Un turista napoletano si ritrova solo nel bel mezzo del Sahara, dopo che l'aereo su cui viaggiava è stato costretto a un atterraggio di fortuna e i soccorritori berberi non si sono accorti di lui, rimasto semistordito nella toilette forse per aver battuto la testa. Ed ecco che, mentre sproloquia tra sé e sé, gli si presentano in rapida successione tutta una serie di miraggi e allucinazioni: per esempio, crede di vedere odalische sinuose e strambi personaggi (dal comandante dell'aereo a un vu cumprà) che hanno, immancabilmente, la faccia del suo amico Francesco.
Questo, in sintesi, il plot di «Esseoesse», lo spettacolo di Bruno Tabacchini e Biagio Izzo che ha aperto, per la regia di Claudio Insegno, la stagione dell'Augusteo.
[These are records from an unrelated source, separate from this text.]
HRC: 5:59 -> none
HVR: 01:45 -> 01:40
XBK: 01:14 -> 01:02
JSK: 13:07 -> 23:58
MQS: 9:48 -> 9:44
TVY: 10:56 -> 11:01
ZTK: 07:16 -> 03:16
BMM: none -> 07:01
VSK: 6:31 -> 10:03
E si capisce, dunque, che siamo di fronte a uno schema che alterna, sistematicamente, i monologhi dello stesso Izzo alle scenette fra lui e Francesco Procopio e ai balletti: il tutto, beninteso, in chiave di cabaret e nel più inconfondibile stile televisivo mutuato, che so, da «Zelig» o «Made in Sud».
Volete sapere quali sono i risultati? Il discorso sulla proverbiale pigrizia dei napoletani si traduce nel seguente commento di Biagio Izzo ai piedi della piramide: «E chillo pirciò 'o faraone sta dint' 'o museo. Quanno vedette chella scala, dicette: e i' avess'a saglì fino a llà 'ncoppa? A chi? Nun ce vengo manco muorto!»; e tanto per proporre solo un altro assaggio, c'è l'indiano, debitamente munito di penne e frecce, che avverte: «Mò m'aggio 'a mettere 'a crema... so' pellerossa».
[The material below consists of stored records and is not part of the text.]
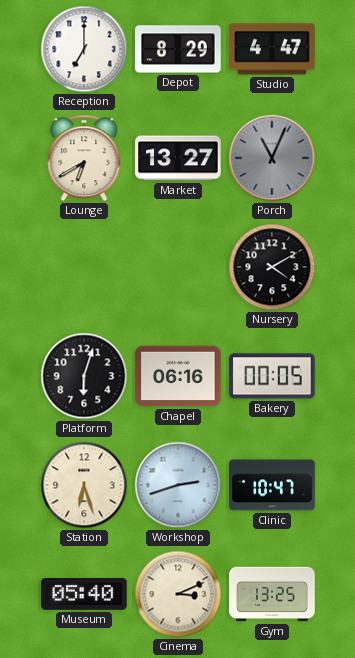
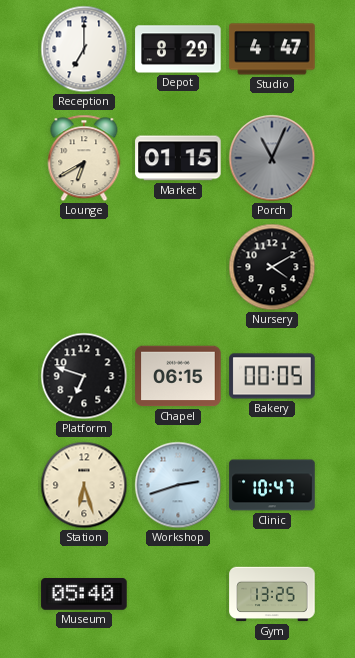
Market: 13:27 -> 01:15
Platform: 6:03 -> 6:48
Chapel: 06:16 -> 06:15
Cinema: 3:11 -> none
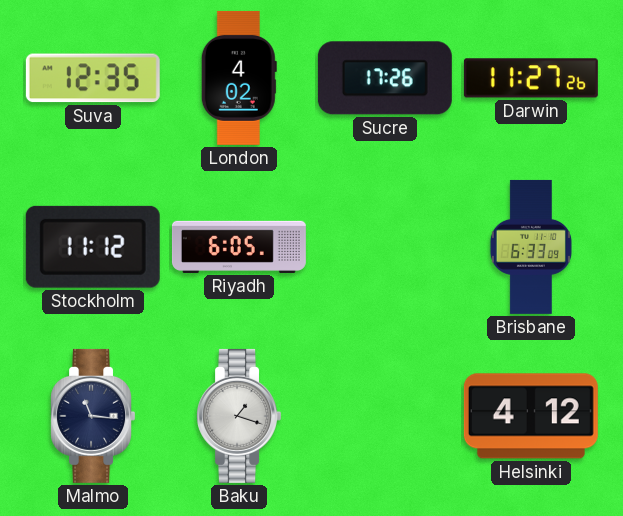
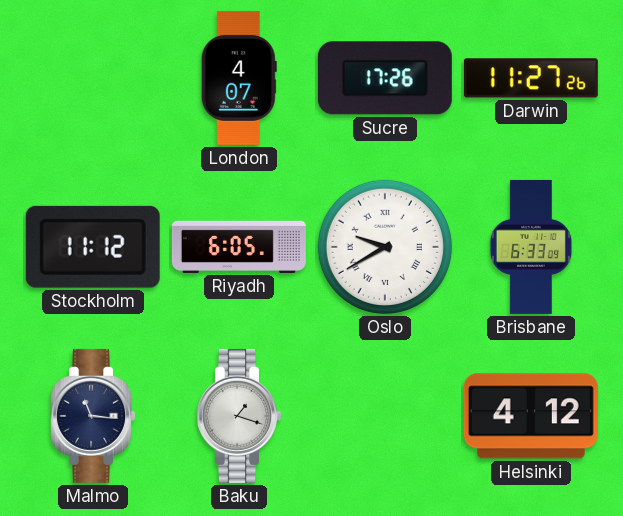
Suva: 12:35 -> none
London: 4:02 -> 4:07
Oslo: none -> 9:40
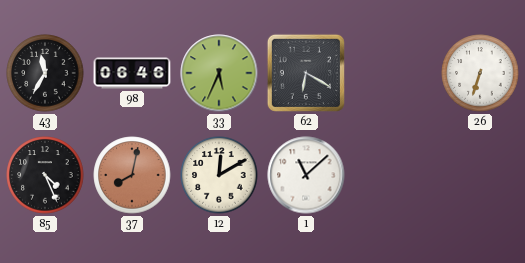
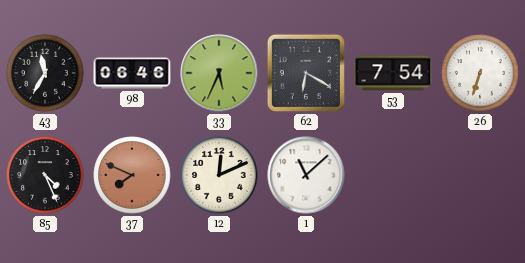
53: none -> 7:54
37: 8:02 -> 7:49
12: 12:10 -> 12:11
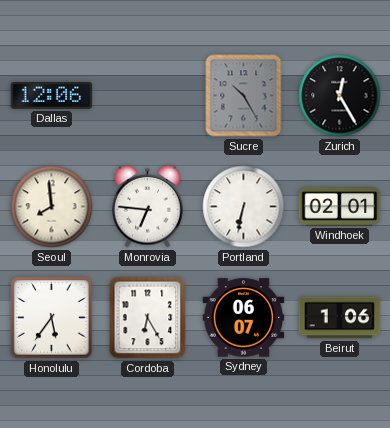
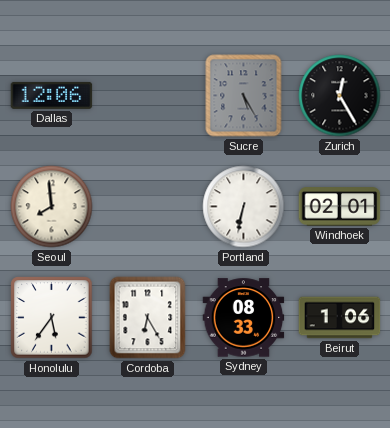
Sucre: 10:25 -> 5:25
Monrovia: 6:46 -> none
Sydney: 06:07 -> 08:33
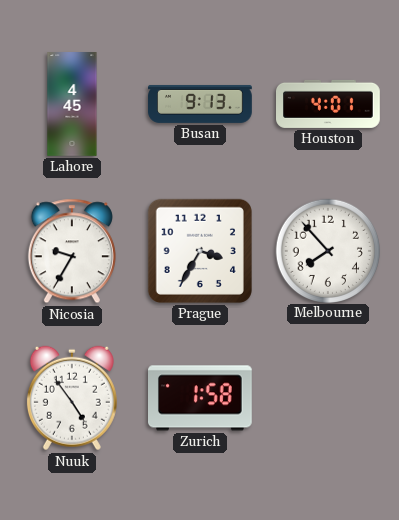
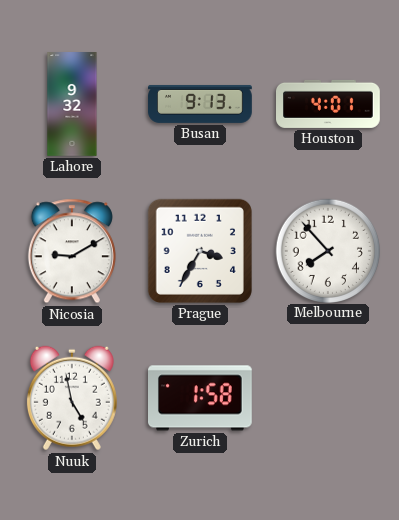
Lahore: 4:45 -> 9:32
Nicosia: 9:35 -> 9:10
Nuuk: 4:54 -> 4:58
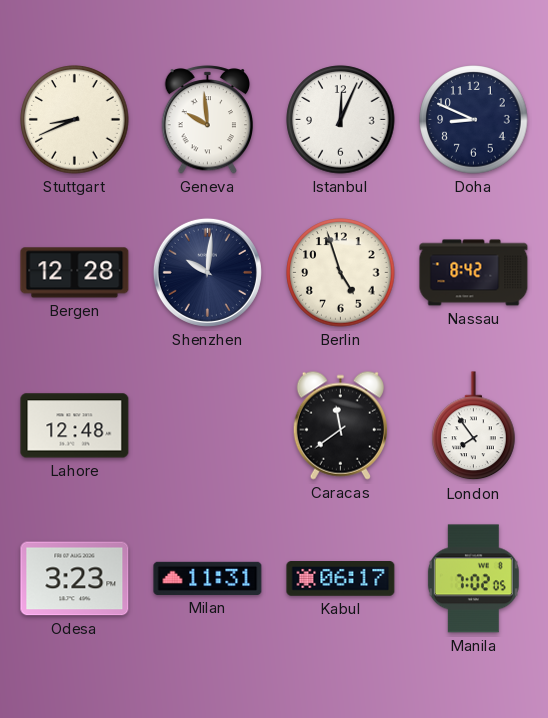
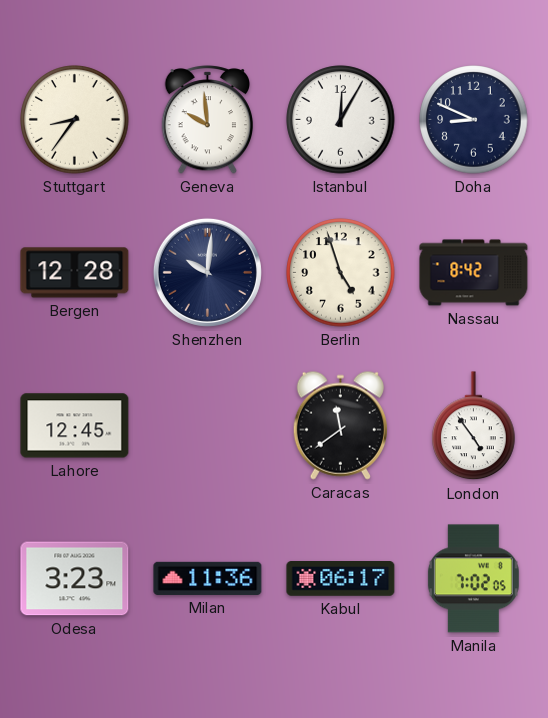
Stuttgart: 8:41 -> 8:36
Istanbul: 12:04 -> 12:05
Lahore: 12:48 -> 12:45
London: 7:54 -> 4:54
Milan: 11:31 -> 11:36
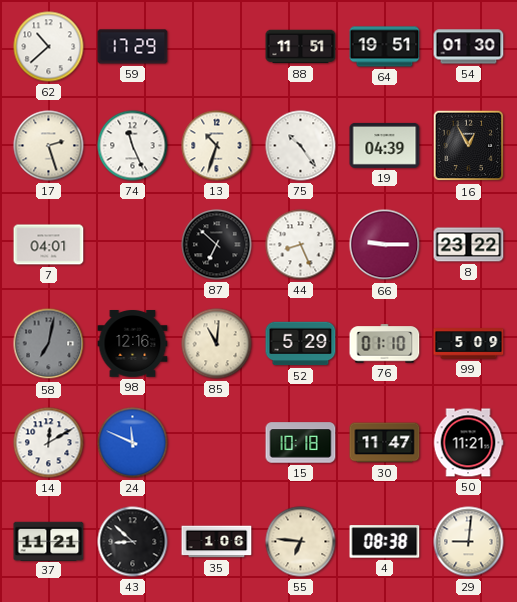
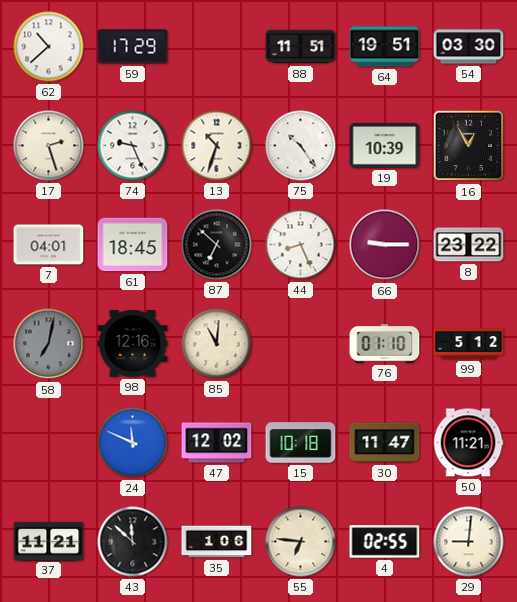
54: 01:30 -> 03:30
74: 11:26 -> 9:26
19: 04:39 -> 10:39
61: none -> 18:45
52: 5:29 -> none
99: 5:09 -> 5:12
14: 12:10 -> none
47: none -> 12:02
43: 8:52 -> 11:52
4: 08:38 -> 02:55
Ma ci sono pure una stoccata allo Stato che non procede alle indispensabili bonifiche nella Terra dei Fuochi e un appello contro lo sfruttamento degli extracomunitari. E finisce con un capovolgimento di prospettiva: il nostro malcapitato e allucinato turista, che aveva cominciato rimpiangendo per disperazione i familiari disagi della sua Napoli («Voglio 'o burdello, voglio 'o burdello!»), al termine grida convinto («I' so' vivo, i' so' vivo!!!») che sta meglio nella pace del deserto.
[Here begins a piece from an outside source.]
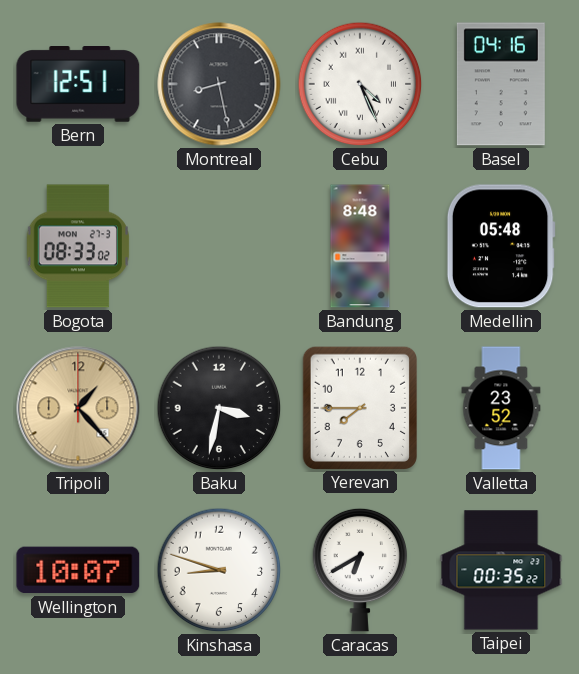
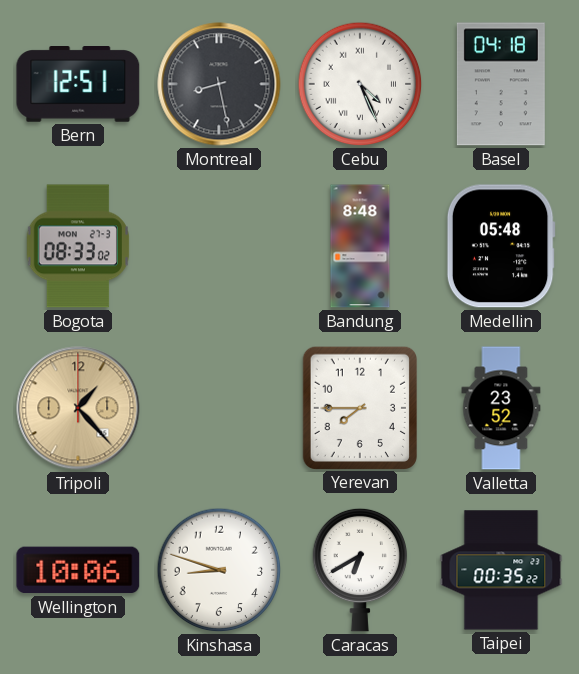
Basel: 04:16 -> 04:18
Baku: 3:32 -> none
Wellington: 10:07 -> 10:06
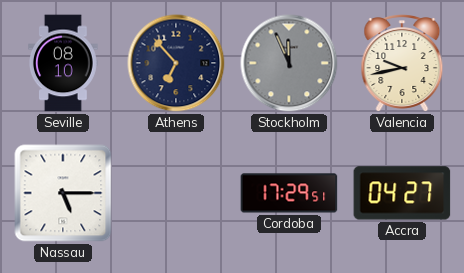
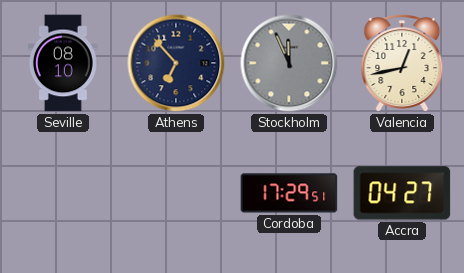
Valencia: 9:43 -> 12:43
Nassau: 5:15 -> none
Il resto, ovviamente, è affidato al mestiere e alla simpatia dei due protagonisti, appunto Biagio Izzo e la sua «spalla» Francesco Procopio. E non scarseggiano, di conseguenza, le risate e gli applausi a scena aperta. Così… «È l'intreccio terminato / Lieto fine ha il dramma mio / E contento qual son io / Anche il pubblico sarà» (Felice Romani, «Il Turco in Italia», scena ultima).